How to get working capital

business-loans-for-taxes

21

Apr

How to get working capital

posted by: Jason Hulott

From the early years of running your business, you probably soon realised the importance of working capital. In case you are in any doubt, consultants Graydon have published a brief guide to the central role played by working capital in any business – its management needs to be a number one priority.

The role of working capital

Working capital plays such a central role because it provides the financial resources for everything your company does:

  • it is used to pay suppliers;
  • to purchase your stock in hand;
  • the acquisition of essential tools, plant and equipment;
  • the maintenance of that equipment;
  • the acquisition and updating of IT systems;
  • the conduct of marketing and advertising campaigns;
  • the payment of salaries and other payroll costs;
  • the payment of general taxation and VAT liabilities; and
  • other general operating expenses.

Any shortfall in working capital, therefore, may spell trouble for your business as it becomes more and more difficult to maintain essential, ongoing expenditure.

Where it comes from

Your working capital comes from a number of sources:

  • the revenue generated by your normal trading activities;
  • investment in your company – also known as equity funding; and
  • borrowing – also known as debt funding.
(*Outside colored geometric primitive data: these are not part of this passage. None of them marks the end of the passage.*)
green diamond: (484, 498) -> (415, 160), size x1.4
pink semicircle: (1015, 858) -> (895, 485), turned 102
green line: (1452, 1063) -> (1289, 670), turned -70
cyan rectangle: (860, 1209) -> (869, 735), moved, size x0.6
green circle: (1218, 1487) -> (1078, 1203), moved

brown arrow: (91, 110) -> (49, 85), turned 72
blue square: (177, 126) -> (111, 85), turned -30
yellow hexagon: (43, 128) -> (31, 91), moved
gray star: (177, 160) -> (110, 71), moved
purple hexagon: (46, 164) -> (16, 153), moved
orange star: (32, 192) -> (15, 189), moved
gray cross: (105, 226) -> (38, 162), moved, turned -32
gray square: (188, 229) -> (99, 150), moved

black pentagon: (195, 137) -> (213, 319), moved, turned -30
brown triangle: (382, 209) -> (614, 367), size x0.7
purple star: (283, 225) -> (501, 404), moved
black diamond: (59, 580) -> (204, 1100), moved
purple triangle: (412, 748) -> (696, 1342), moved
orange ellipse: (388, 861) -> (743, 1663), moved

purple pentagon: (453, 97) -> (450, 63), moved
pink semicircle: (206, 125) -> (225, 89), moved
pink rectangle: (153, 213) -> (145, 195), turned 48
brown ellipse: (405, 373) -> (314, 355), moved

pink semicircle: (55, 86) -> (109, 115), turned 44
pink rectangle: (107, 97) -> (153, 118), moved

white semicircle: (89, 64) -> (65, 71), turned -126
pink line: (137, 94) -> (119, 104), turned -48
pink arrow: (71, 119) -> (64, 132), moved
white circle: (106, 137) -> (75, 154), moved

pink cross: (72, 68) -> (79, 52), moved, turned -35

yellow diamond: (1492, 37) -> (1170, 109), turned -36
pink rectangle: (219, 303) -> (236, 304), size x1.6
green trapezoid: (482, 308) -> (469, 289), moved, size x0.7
Probably the most immediate and direct way of getting any additional working capital for your company is through borrowing.

Forms of borrowing

Secured loans

Some of your borrowing may be long-term and represent relatively large sums – the purchase of your business premises or headquarters, for example, or the acquisition of major plant and machinery.

The size of the debt and the extended period over which it needs to be repaid may mean that any loans need to be secured against the assets themselves – the most obvious example of such a secured loan, for example, may be the commercial mortgage on the premises you own.

Secured loans are likely to take time to arrange – so that legal documents may be drafted with respect to the security offered – and applications frequently need to be backed by your production of a detailed business plan and cashflow projections to show how repayments may be made.

Unsecured loans

Unsecured, fixed rate, short-term business loans, on the other hand, are likely to be more suitable for raising relatively smaller amounts of additional working capital.

These are the business loans in which we specialise here at Cubefunder – and, as practising entrepreneurs ourselves, we are all too aware of the critical importance of sufficient working capital for your business, often required at very short notice.

Your shortfall in working capital may not amount to a tremendous amount of money – well below £100,000, for example, and more likely to be in the region of £5,000 to £50,000.

On that basis, the business loan may be unsecured – so none of your assets are put at risk – and likely to be repayable within a period of 12 months.

To help meet the challenges of an increasingly fast-changing business environment – in which your demand for additional working capital may change pracyically overnight – you may ask us about borrowing up to £100,000 over a given period and receive a decision almost immediately.

Once we have given approval in principle, this is followed by our consideration of your formal application, on which a decision may be made and the funds transferred electronically to your business account within little more than 48 hours.